Rudyard Kipling was Edward Burne-Jones’s nephew by marriage!

May 23, 2012 at 4:04 pm (Anglophilia, Art, Book review, books, Music)

Yes – I  know….

You see, I’m reading The Last Pre-Raphaelite by Fiona MacCarthy.  About a third of the way through her narrative, the author informs us that in 1865, Alice, the elder sister of Burne-Jones’s wife Georgiana  – Georgie to all who knew her – married a young artist named John Lockwood Kipling. Kipling had secured a teaching post in Bombay, so he and Alice relocated there shortly after their wedding:

John Lockwood’s career prospered, and on 30 December 1865 they had their first child, the boy who was named Rudyard after Lake Rudyard in Staffordshire, hallowed place where his parents had first met.

Sir Edward Burne-Jones

Rudyard Kipling

I love discovering interrelatedness among great artists and thinkers. My favorite instance of this felicitous phenomenon concerns Ralph Vaughan Williams. His mother Margaret Susan Wedgwood was the great-granddaughter of  Josiah Wedgwood of pottery fame; Charles Darwin was the composer’s great-uncle. 

The Last Pre-Raphaelite is subtitled, ‘Edward Burne-Jones and the Victorian Imagination.’  Some of us can never get enough of those Victorians: their natures seem so varied, so contradictory, so extremely pragmatic and yet oftentimes downright dreamy. In her preface, Fiona MacCarthy says this of Burne-Jones:

He had become the licensed escapist of his period, perpetrating an art of ancient myths, magical landscapes, insistent sexual yearnings, that expressed deep psychological needs for his contemporaries. His paintings released forces half-hidden in the deep recesses of the Victorian imagination.

The artists who comprised the Pre-Raphaelite Brotherhood were in revolt against what they perceived as the rampant materialism and the relentless moralizing of the age in which they lived. One of their chief aims was to reclaim through their art the spirit, if not the substance, of the Middle Ages – in other words, to go back in time to a period before Raphael, one of the supreme artists of the High Renaissance in Europe. Woven in with this love of the past was a fascination with a past that never was: myths, fairy tales, and legends.

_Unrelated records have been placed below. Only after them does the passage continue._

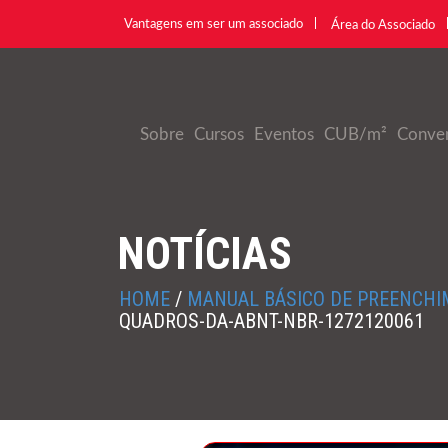
Vantagens em ser um associado
Área do Associado
Sobre
Cursos
Eventos
CUB/m²
Conve
NOTÍCIAS
HOME
/
MANUAL BÁSICO DE PREENCHI
QUADROS-DA-ABNT-NBR-1272120061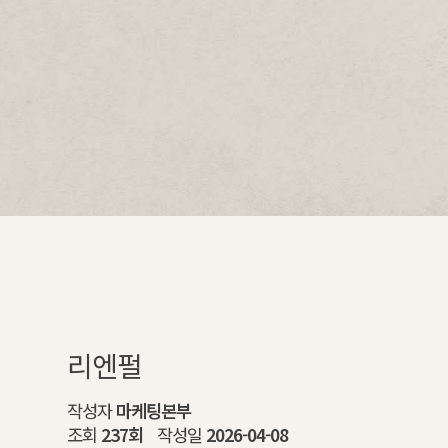
리엔펄
작성자
마케팅본부
조회
237회
작성일
2026-04-08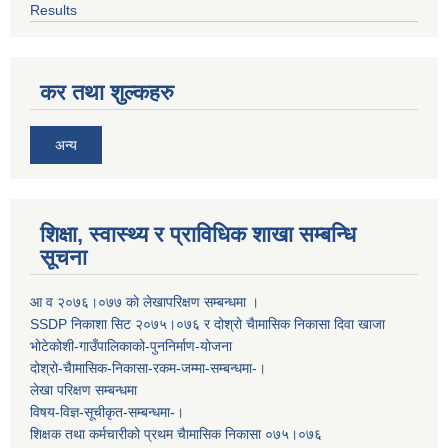
Results
कर तथा शुल्कहरु
अन्य
शिक्षा, स्वास्थ्य र प्राविधिक शाखा सम्बन्धि
सूचना
आ व २०७६।०७७ काे लेखापरिक्षण सम्बन्धमा ।
SSDP निकाशा सिट २०७५।०७६ र दोश्रो चैामासिक निकासा दिवा खाजा
भोटेकोशी-गाउँपालिकाको-पुननिर्माण-योजना
दोश्रो-चैामासिक-निकासा-रकम-जम्मा-सम्बन्धमा-।
लेखा परिक्षण सम्बन्धमा
विषय-विज्ञ-सूचीकृत-सम्बन्धमा-।
शिक्षक तथा कर्मचारीको प्रथम च‌ैामासिक निकासा ०७५।०७६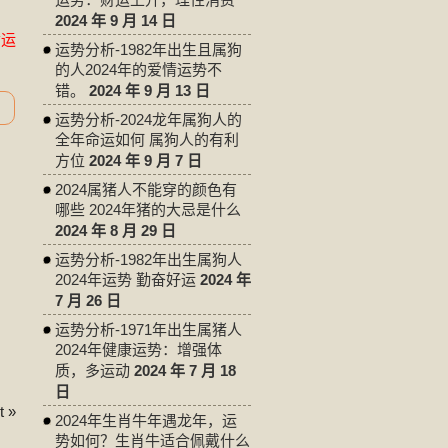
2024 年 9 月 14 日
命运
运势分析-1982年出生且属狗
的人2024年的爱情运势不
错。
2024 年 9 月 13 日
运势分析-2024龙年属狗人的
全年命运如何 属狗人的有利
方位
2024 年 9 月 7 日
2024属猪人不能穿的颜色有
哪些 2024年猪的大忌是什么
2024 年 8 月 29 日
运势分析-1982年出生属狗人
2024年运势 勤奋好运
2024 年
7 月 26 日
运势分析-1971年出生属猪人
2024年健康运势：增强体
质，多运动
2024 年 7 月 18
日
 »
2024年生肖牛年遇龙年，运
势如何？生肖牛适合佩戴什么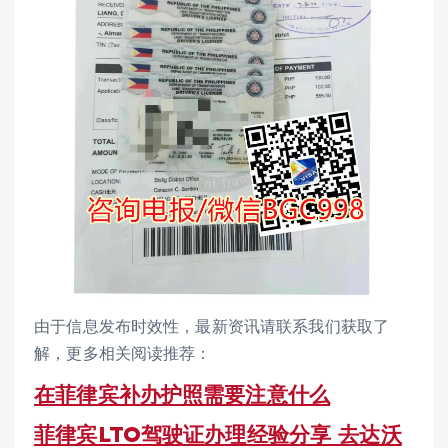
由于信息发布时效性，最新资讯请联系我们获取了
解，更多相关阅读推荐：
在菲律宾补办护照需要注意什么
菲律宾LTO驾驶证办理经验分享 去达沃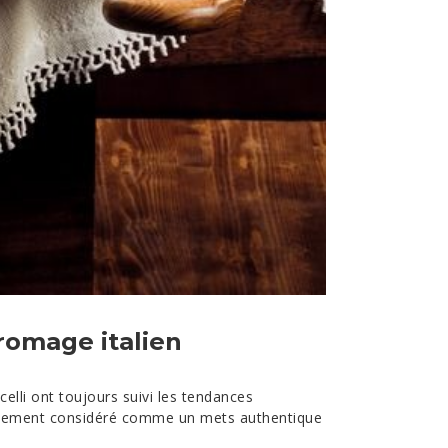
romage italien
elli ont toujours suivi les tendances
ellement considéré comme un mets authentique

In his art, Edward Burne-Jones strove constantly to attain an ideal of beauty:

‘I mean by a picture a beautiful romantic dream of something that never was, never will be – in a light better than any light that ever shone – in a land no one can define or remember, only desire – and the forms divinely beautiful.’

The Last Pre-Raphaelite is a leisurely stroll though the life of an artist and the era whose esthetic proclivities he helped to define. I’m on page 208 out of 536 pages, and I wish the book would never end. Fiona McCarthyis a marvelous writer; she’s also done a biography of Burne-Jones’s lifelong friend, fellow artist, and business partner William Morris.

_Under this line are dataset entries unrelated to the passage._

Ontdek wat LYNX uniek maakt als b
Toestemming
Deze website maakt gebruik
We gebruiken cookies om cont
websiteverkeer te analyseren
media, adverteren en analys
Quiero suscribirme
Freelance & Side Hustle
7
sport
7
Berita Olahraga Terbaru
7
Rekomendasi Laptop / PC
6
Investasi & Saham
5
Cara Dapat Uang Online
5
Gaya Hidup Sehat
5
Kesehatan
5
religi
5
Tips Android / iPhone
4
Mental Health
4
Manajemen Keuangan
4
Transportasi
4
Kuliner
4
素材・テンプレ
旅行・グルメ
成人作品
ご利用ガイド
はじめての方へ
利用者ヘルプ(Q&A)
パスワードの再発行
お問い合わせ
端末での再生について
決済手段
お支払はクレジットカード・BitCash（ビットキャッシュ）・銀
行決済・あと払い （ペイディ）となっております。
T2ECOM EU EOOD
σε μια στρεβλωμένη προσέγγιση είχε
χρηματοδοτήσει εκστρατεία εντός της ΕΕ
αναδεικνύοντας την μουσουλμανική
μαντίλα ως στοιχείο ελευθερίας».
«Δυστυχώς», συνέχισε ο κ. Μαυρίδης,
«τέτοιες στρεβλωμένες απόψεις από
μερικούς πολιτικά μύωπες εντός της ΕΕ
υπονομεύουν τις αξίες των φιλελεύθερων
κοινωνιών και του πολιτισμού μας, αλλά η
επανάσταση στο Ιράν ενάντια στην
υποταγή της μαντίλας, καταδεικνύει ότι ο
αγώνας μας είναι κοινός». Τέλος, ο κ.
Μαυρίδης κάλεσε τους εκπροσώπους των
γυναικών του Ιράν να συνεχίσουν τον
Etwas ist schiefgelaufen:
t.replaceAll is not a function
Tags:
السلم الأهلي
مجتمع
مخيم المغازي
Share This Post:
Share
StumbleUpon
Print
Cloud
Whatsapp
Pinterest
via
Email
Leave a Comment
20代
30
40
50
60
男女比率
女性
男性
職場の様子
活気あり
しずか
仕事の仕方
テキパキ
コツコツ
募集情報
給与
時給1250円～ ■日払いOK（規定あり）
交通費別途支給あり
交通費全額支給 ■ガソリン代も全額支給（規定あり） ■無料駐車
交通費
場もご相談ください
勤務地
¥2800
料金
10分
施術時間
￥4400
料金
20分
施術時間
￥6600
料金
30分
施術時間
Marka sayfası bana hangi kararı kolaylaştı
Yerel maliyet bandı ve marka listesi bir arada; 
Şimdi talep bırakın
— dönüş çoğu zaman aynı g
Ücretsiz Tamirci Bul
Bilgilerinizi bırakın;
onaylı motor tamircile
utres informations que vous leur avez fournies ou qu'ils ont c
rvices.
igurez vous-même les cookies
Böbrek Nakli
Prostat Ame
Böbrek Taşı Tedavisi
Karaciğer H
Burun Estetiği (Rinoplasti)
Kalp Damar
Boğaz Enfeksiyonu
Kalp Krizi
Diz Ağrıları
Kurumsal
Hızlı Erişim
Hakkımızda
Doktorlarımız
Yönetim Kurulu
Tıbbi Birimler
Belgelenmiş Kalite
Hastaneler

Edward Burne-Jones and William Morris in 1874, photographed by Frederick Hollyer

By the by: the American cover (the first one, below) is lovely; the British one, even more so.

 

As you view these works, I suggest the music of Ralph Vaughan Williams as an accompaniment. This is ‘Romanza,’ the third movement from Symphony Number Five:

Did Burne-Jones achieve his goal of depicting his ‘beautiful romantic dream?’ You decide:

The Beguiling of Merlin – 1874

This painting famously adorned the cover of A.S. Byatt’s  Booker Prize winning novel, Possession: A Romance (1990). 

The Golden Stairs – 1880

David’s Charge to Solomon – 1882

Burne-Jone’s portrait of his wife Georgiana, with their two children Philip and Margaret – 1883

King Cophetua and the Beggar Maid – 1884

Burne-Jones began work on The Last Sleep of Arthur in Avalon in 1881 and did not complete the painting until 1898, the year of his death. Many consider it to be his supreme masterpiece:

detail of ‘The Last Sleep of Arthur in Avalon’ [Click to enlarge]

The Last Sleep of Arthur in Avalon. [Click to enlarge]

For a comprehensive survey of the works of Sir Edward Burne-Jones,  go to the site of the Birmingham Museums and Art Gallery. Burne-Jones was born in Birmingham, England, in 1833.

2 Comments

  1. Carol in Maryland said,

    Interesting post and lovely pictures, Roberta. Reminds me of DARK MIRROR by Barry Maitland which we read for Usual Suspects discussion.

    • Roberta Rood said,

      Thanks, Carol. As it happens, I gave Dark Mirror to a customer this afternoon while I was subbing at Central!